I think that Japan features similar elements of what has been already outlined. There is the existence of a dual natured system. Private offerings are available, as well as a public option. The government covers about 70% of patient costs. Similar to the French and German systems, the Japanese health care system enables the individual to choose privatized options as well as offering a coverage for citizens if the private options prove too costly. One of the most significant aspects of the Japanese health system is the expectation that hospitals are not run as "for- profit" institutions. They are to be run by physicians and corporations are not allowed to own hospitals. This single fact is critical. The health care debate in America rages on, but the reality is that the "corporatization" of medicine lies at the inequalities within health care. The Japanese system of providing health care to its citizens seems to have preempted this with a demand that physicians control hospitals, as opposed to business organizations. Contrary to conventional wisdom, such an edict has helped to keep health costs down in Japan, amounting to about 8% of the nation's GDP. The wide access and philosophical approach that doctors remain in control has helped to establish Japanese citizens as possessing the longest life span in the world. Social workers would advocate the idea that trained professionals are in charge of decisions relating to health care and not corporations.

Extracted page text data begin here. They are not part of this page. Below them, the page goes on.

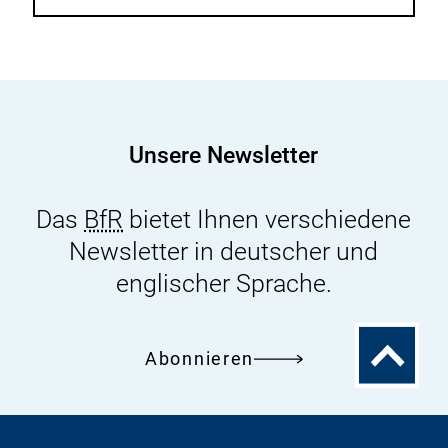
Unsere Newsletter
Das
BfR
bietet Ihnen verschiedene
Newsletter in deutscher und
englischer Sprache.
Zum
Abonnieren
Seitenanfa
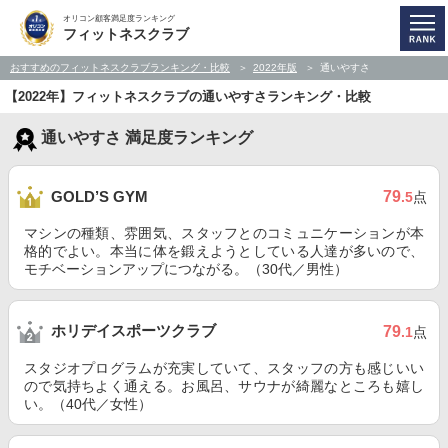
オリコン顧客満足度ランキング
フィットネスクラブ
おすすめのフィットネスクラブランキング・比較
2022年版
通いやすさ
【2022年】フィットネスクラブの通いやすさランキング・比較
通いやすさ 満足度ランキング
79
GOLD’S GYM
.5
点
マシンの種類、雰囲気、スタッフとのコミュニケーションが本
格的でよい。本当に体を鍛えようとしている人達が多いので、
モチベーションアップにつながる。（30代／男性）
ホリデイスポーツクラブ
79
.1
点
スタジオプログラムが充実していて、スタッフの方も感じいい
ので気持ちよく通える。お風呂、サウナが綺麗なところも嬉し
い。（40代／女性）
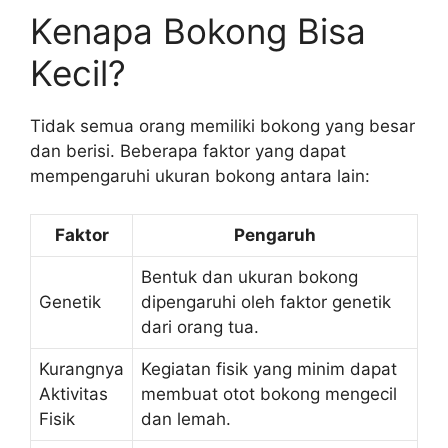
Kenapa Bokong Bisa
Kecil?
Tidak semua orang memiliki bokong yang besar
dan berisi. Beberapa faktor yang dapat
mempengaruhi ukuran bokong antara lain:
Faktor
Pengaruh
Bentuk dan ukuran bokong
Genetik
dipengaruhi oleh faktor genetik
dari orang tua.
Kurangnya
Kegiatan fisik yang minim dapat
Aktivitas
membuat otot bokong mengecil
Fisik
dan lemah.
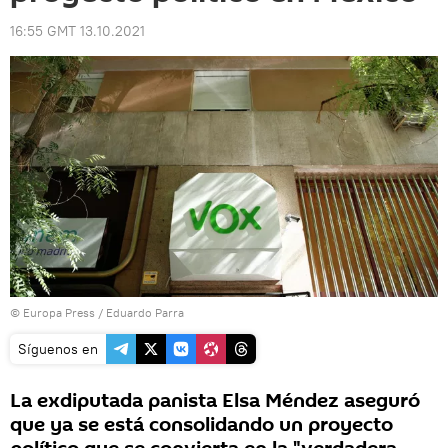
16:55 GMT 13.10.2021
© Europa Press / Eduardo Parra
Síguenos en
La exdiputada panista Elsa Méndez aseguró
que ya se está consolidando un proyecto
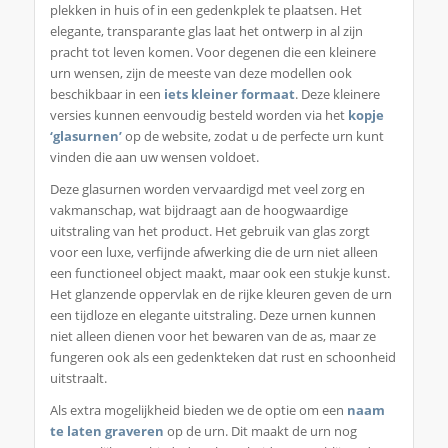
plekken in huis of in een gedenkplek te plaatsen. Het
elegante, transparante glas laat het ontwerp in al zijn
pracht tot leven komen. Voor degenen die een kleinere
urn wensen, zijn de meeste van deze modellen ook
beschikbaar in een
iets kleiner formaat
. Deze kleinere
versies kunnen eenvoudig besteld worden via het
kopje
‘glasurnen’
op de website, zodat u de perfecte urn kunt
vinden die aan uw wensen voldoet.
Deze glasurnen worden vervaardigd met veel zorg en
vakmanschap, wat bijdraagt aan de hoogwaardige
uitstraling van het product. Het gebruik van glas zorgt
voor een luxe, verfijnde afwerking die de urn niet alleen
een functioneel object maakt, maar ook een stukje kunst.
Het glanzende oppervlak en de rijke kleuren geven de urn
een tijdloze en elegante uitstraling. Deze urnen kunnen
niet alleen dienen voor het bewaren van de as, maar ze
fungeren ook als een gedenkteken dat rust en schoonheid
uitstraalt.
Als extra mogelijkheid bieden we de optie om een
naam
te laten graveren
op de urn. Dit maakt de urn nog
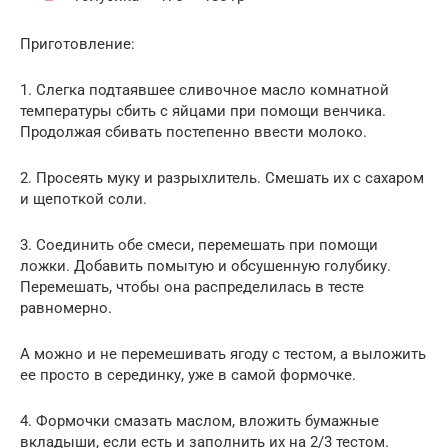
Приготовление:
1. Слегка подтаявшее сливочное масло комнатной
температуры сбить с яйцами при помощи венчика.
Продолжая сбивать постепенно ввести молоко.
2. Просеять муку и разрыхлитель. Смешать их с сахаром
и щепоткой соли.
3. Соединить обе смеси, перемешать при помощи
ложки. Добавить помытую и обсушенную голубику.
Перемешать, чтобы она распределилась в тесте
равномерно.
А можно и не перемешивать ягоду с тестом, а выложить
ее просто в серединку, уже в самой формочке.
4. Формочки смазать маслом, вложить бумажные
вкладыши, если есть и заполнить их на 2/3 тестом.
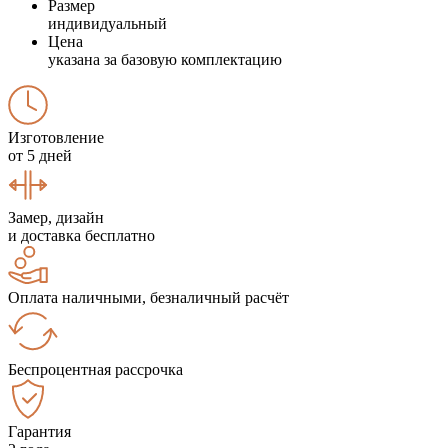
Размер
индивидуальный
Цена
указана за базовую комплектацию
Изготовление
от 5 дней
Замер, дизайн
и доставка бесплатно
Оплата наличными, безналичный расчёт
Беспроцентная рассрочка
Гарантия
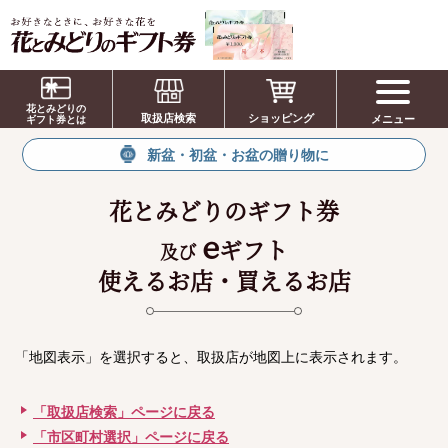
お祝い、お盆、新盆、お彼岸、喪中、お供
え、見舞い、返事、供花、線香贈答におすす
花とみどりの
取扱店検索
ショッピング
メニュー
めのギフト
ギフト券とは
新盆・初盆・お盆の贈り物に
花とみどりのギフト券
e
ギフト
及び
使えるお店・買えるお店
「地図表示」を選択すると、取扱店が地図上に表示されます。
「取扱店検索」ページに戻る
「市区町村選択」ページに戻る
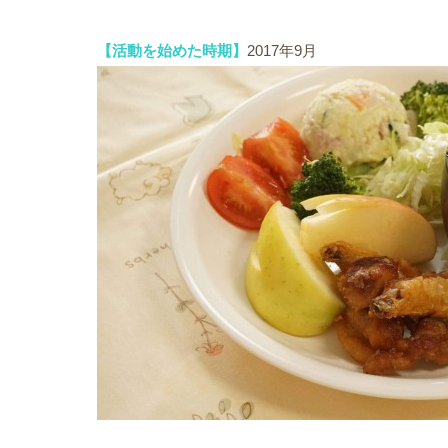
【活動を始めた時期】
2017年9月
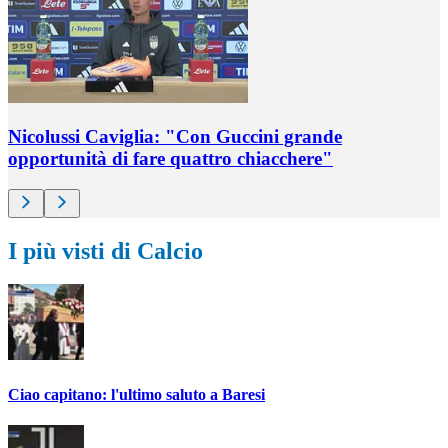
Nicolussi Caviglia: "Con Guccini grande
opportunità di fare quattro chiacchere"
I più visti di Calcio
Ciao capitano: l'ultimo saluto a Baresi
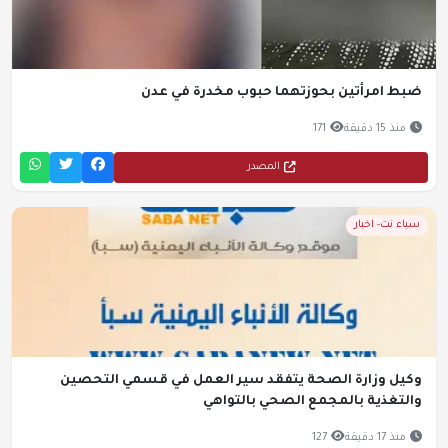
ضبط امرأتين بحوزتهما حبوب مخدرة في عدن
منذ 15 دقيقة
171
المصدر
سباء نت- اخبار
وكيل وزارة الصحة يتفقد سير العمل في قسمي التحصين
والتغذية بالمجمع الصحي بالتواهي
منذ 17 دقيقة
127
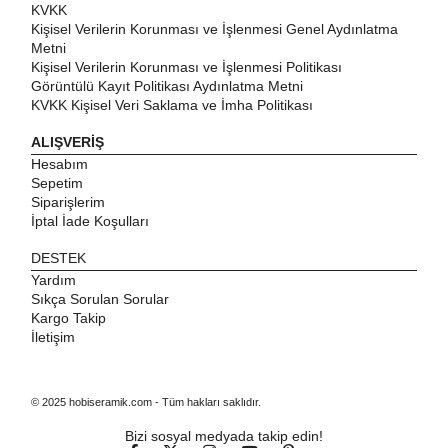
KVKK
Kişisel Verilerin Korunması ve İşlenmesi Genel Aydınlatma
Metni
Kişisel Verilerin Korunması ve İşlenmesi Politikası
Görüntülü Kayıt Politikası Aydınlatma Metni
KVKK Kişisel Veri Saklama ve İmha Politikası
ALIŞVERİŞ
Hesabım
Sepetim
Siparişlerim
İptal İade Koşulları
DESTEK
Yardım
Sıkça Sorulan Sorular
Kargo Takip
İletişim
© 2025 hobiseramik.com - Tüm hakları saklıdır.
Bizi sosyal medyada takip edin!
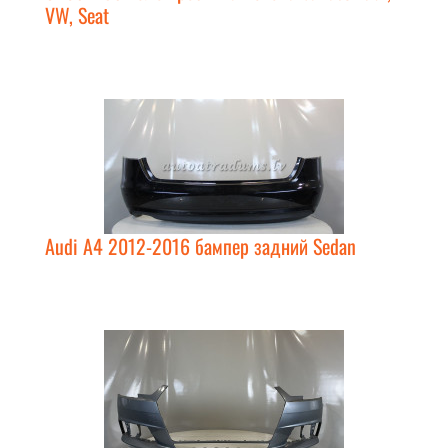
VW, Seat
Audi A4 2012-2016 бампер задний Sedan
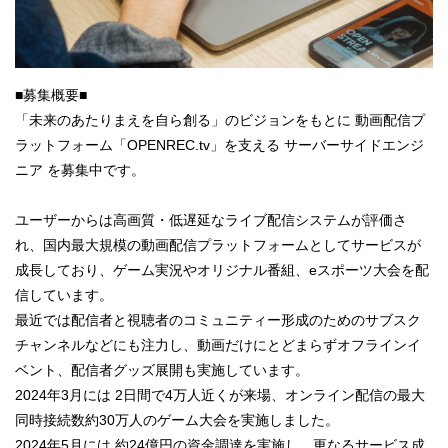
■募集概要■
「未来のあたりまえを自ら創る」のビジョンをもとに 動画配信プ
ラットフォーム「OPENREC.tv」を支える サーバーサイドエンジ
ニア を募集中です。
ユーザーからは高画質・低遅延なライブ配信システムが評価さ
れ、国内最大規模の動画配信プラットフォームとしてサービスが
成長しており、ゲーム実況やオリジナル番組、eスポーツ大会を配
信しています。
最近では配信者と視聴者のコミュニティー形成のためのサブスク
チャンネルなどにも注力し、動画だけにとどまらずオフラインイ
ベント、配信者グッズ展開も実施しています。
2024年3月には 2日間で4万人近くが来場、オンライン配信の最大
同時接続数約30万人のゲーム大会を実施しました。
2024年5月には 約24億円の資金調達を実施し、更なるサービス成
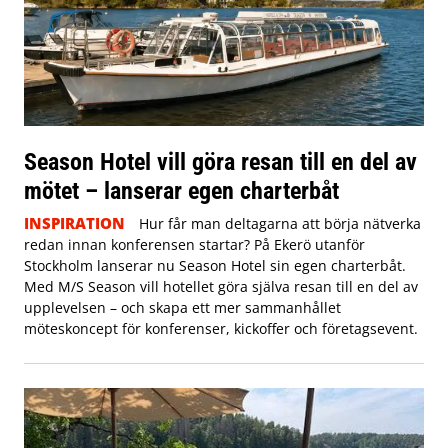
Season Hotel vill göra resan till en del av
mötet – lanserar egen charterbåt
INSPIRATION
Hur får man deltagarna att börja nätverka
redan innan konferensen startar? På Ekerö utanför
Stockholm lanserar nu Season Hotel sin egen charterbåt.
Med M/S Season vill hotellet göra själva resan till en del av
upplevelsen – och skapa ett mer sammanhållet
möteskoncept för konferenser, kickoffer och företagsevent.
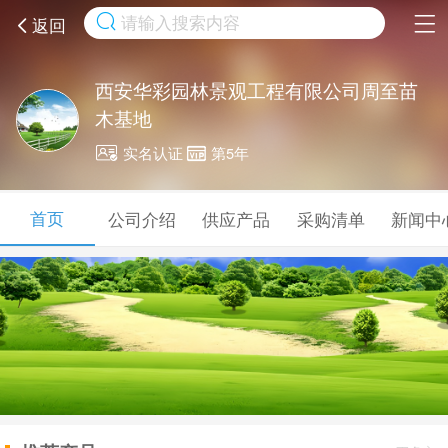
取消
返回
西安华彩园林景观工程有限公司周至苗
木基地
实名认证
第5年
首页
公司介绍
供应产品
采购清单
新闻中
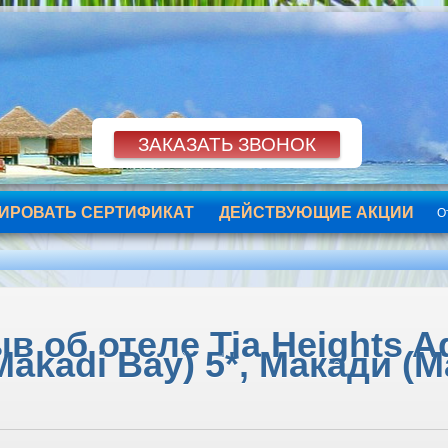
ИРОВАТЬ СЕРТИФИКАТ
ДЕЙСТВУЮЩИЕ АКЦИИ
О
в об отеле Tia Heights Aq
Makadi Bay) 5*, Макади (M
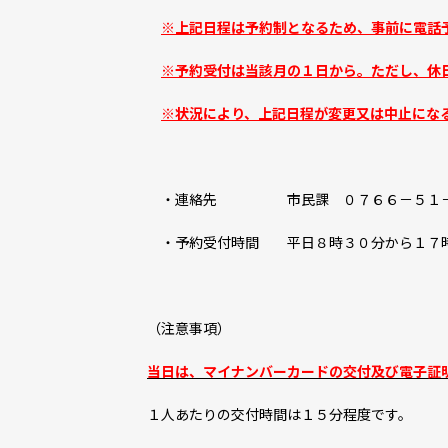
※上記日程は予約制となるため、事前に電話
※予約受付は当該月の１日から。ただし、休
※状況により、上記日程が変更又は中止にな
・連絡先 市民課 ０７６６－５１－
・予約受付時間 平日８時３０分から１７
（注意事項）
当日は、マイナンバーカードの交付及び電子証
１人あたりの交付時間は１５分程度です。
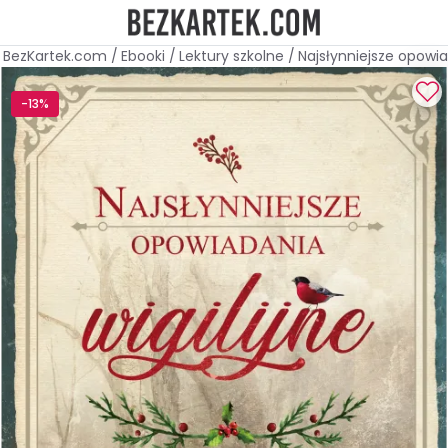
BezKartek.com
/
Ebooki
/
Lektury szkolne
/
Najsłynniejsze opowia
-13%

What individuals believe would be desirable from these nations, if anything, and implemented in the United States cannot be addressed here. The only reality one is left with, something that all people can find common ground, is that the system of health care in America does need to be fixed: "The U.S. ranks last of seven nations overall. Findings in this report confirm many of those in the earlier three editions of Mirror, Mirror. As in the earlier editions, the U.S. ranks last on indicators of patient safety, efficiency, and equity." What this looks like is going to vary. However, it is evident that other nations in the world have developed different means of addressing health care concerns and have established these paths with significant results.